On Mar 26, 2012, at 10:37 PM, David Jeske wrote:
Yes. My CSLA code is on the table for MM2 or 3. It's python, and it's BSD. More than that, if you folks want it, I'm happy to retool/rewrite it as needed to make it suitable. (it has lots of great features, but i havn't touched it in a long time and it could be better) I'll put up a demo of the mailman list in CSLA tomorrow so folks can check it out.
I also have "some experience" with this space, and by that I mean mountainous-experience. I coded/managed/architected several versions of eGroups/Yahoo Groups and Google Groups, including the listprocessor, schema design, and a few different python mail-to-html formatters. I also wrote my own personal gmail-like web-mailer in python, which someday I'll get around to open-sourcing.
See, stuff like this is *awesome*.
Can you share something about dependency philosophy (besides licensing) in Mailman?
I really want to promote loose dependencies between major components, with well-defined formal interfaces for them to interoperate. Think "service oriented architecture". Unlike mm2, which tightly bundled the web ui and archiver with the core engine, I think we can split these out into separate components and yet ensure they'll all work together nicely. Then we can decide what might fall under the "GNU Mailman" umbrella, what will be our default services, how we're going to bundle and release them, etc. But others will be able to make their own choices.

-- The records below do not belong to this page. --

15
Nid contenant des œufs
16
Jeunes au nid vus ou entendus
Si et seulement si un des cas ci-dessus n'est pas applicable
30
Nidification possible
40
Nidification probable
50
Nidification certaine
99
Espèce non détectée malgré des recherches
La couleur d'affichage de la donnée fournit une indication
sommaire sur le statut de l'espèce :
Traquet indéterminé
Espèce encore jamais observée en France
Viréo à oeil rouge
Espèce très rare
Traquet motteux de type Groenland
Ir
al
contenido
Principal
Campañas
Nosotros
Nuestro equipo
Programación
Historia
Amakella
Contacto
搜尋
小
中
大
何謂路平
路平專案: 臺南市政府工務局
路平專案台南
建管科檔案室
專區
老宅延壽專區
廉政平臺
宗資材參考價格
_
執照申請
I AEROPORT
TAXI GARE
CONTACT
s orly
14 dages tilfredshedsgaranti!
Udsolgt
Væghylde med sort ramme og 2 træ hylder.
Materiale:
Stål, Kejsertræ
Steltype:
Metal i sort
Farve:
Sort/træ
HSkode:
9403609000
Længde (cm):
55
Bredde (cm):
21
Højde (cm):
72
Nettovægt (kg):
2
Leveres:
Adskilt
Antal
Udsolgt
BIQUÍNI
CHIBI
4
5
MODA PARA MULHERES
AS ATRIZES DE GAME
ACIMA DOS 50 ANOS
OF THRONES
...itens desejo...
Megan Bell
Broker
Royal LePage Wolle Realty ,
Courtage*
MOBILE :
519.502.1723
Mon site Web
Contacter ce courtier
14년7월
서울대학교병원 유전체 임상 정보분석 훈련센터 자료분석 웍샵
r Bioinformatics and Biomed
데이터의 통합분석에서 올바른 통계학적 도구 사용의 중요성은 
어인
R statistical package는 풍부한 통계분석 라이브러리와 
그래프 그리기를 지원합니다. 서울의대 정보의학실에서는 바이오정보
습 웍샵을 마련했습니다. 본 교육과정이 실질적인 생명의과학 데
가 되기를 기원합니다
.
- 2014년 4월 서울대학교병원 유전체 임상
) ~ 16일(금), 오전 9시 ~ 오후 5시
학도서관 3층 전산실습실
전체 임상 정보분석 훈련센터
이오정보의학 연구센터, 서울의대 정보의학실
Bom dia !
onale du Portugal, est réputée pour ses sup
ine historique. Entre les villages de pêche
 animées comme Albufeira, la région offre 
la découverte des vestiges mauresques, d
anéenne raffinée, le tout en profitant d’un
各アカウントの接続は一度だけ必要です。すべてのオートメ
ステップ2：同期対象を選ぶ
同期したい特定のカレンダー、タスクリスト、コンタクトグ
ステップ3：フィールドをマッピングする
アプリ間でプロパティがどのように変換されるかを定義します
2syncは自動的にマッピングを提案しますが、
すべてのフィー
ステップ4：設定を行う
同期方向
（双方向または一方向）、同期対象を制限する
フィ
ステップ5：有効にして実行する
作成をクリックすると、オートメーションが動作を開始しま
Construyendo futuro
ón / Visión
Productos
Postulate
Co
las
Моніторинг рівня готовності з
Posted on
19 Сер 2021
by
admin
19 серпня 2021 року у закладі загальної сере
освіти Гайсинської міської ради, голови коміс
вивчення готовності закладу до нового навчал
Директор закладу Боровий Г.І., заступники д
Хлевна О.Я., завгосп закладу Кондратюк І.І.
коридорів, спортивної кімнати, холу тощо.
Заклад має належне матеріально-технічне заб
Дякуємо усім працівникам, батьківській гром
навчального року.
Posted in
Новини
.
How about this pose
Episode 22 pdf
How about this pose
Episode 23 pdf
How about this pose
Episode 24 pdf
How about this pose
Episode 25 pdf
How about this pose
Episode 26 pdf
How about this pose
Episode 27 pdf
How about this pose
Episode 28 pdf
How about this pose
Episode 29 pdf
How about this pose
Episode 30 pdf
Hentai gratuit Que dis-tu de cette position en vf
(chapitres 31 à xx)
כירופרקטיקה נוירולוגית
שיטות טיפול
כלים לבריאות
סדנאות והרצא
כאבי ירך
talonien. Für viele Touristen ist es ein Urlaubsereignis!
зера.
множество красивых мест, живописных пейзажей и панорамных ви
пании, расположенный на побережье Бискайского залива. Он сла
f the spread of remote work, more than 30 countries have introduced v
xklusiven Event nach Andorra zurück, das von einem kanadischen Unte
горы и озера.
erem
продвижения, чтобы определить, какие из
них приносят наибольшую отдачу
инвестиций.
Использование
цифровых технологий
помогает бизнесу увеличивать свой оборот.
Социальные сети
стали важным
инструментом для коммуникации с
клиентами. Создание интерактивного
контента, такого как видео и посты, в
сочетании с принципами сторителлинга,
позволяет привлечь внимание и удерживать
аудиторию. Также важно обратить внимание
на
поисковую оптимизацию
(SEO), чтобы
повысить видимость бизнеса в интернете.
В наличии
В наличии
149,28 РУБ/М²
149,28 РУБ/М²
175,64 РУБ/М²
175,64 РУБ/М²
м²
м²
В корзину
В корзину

Currently CSLA uses Clearsilver templating (BSD c-module) and sqlite (public domain) storage.. both of which can be included directly as source to make installation easy, but they are both c-modules.
I'm quite fond of the Clearsilver orm-to-templates toolchain, which is in use for lots of big sites. However, I also recognize it's not that popular in the python commmunity, mostly because we don't promote it, but also because the template processor c-module (for performance) instead of pure python.
In a way, it's like the Python library ecosystem. Most third party libraries are independently developed and released, but pretty much work with (a specific version of) Python. Occasionally, some are borged into the Python stdlib, which is both a blessing and a curse.
So in some sense, CSLA needn't become *the* Mailman archiver, but it should definitely be *a* Mailman archiver. Then you can make all the engineering and design decisions you prefer, but with the confidence that it will Just Work with Mailman 3.
(This of course also means you don't have to worry about boring stuff like licensing, FSF copyright assignments, etc. etc.)
Using SMTP for an included archiver would require it be a long running server instead of merely a handler.
Are we talking about third-party-site archivers here?
In some sense, yes. Eventually, something will percolate to the top, have technological decisions that we're comfortable with maintaining, compatible licensing, etc. and then we can bring it under the Mailman umbrella. But hey, don't wait for that! Make it work with the mm3 engine now and release early and often.
(I clarified in a previous message that SMTP into the archiver is not a requirement. The implementation should be flexible enough to handle just about any input mechanism you need.)
CSLA doesn't currently have any concept server-auth. The only stateful features it has are view-preferences and read-state, neither of which are important enough to require a password. It uses a password-less system which uses cookies for prefs and a 'read state userid' which a user can manually set if they want. I like it, because it doesn't require login to get some basic browsing prefs and features.
Hooking up an auth system would be necessary for some of the editing ideas in the document I read, or to allow online posting.
Or to support private archives, which is very definitely a feature goal IMO. Even a 99% public site will likely have a few closed or limited access lists, so I think an archiver will need to support use case.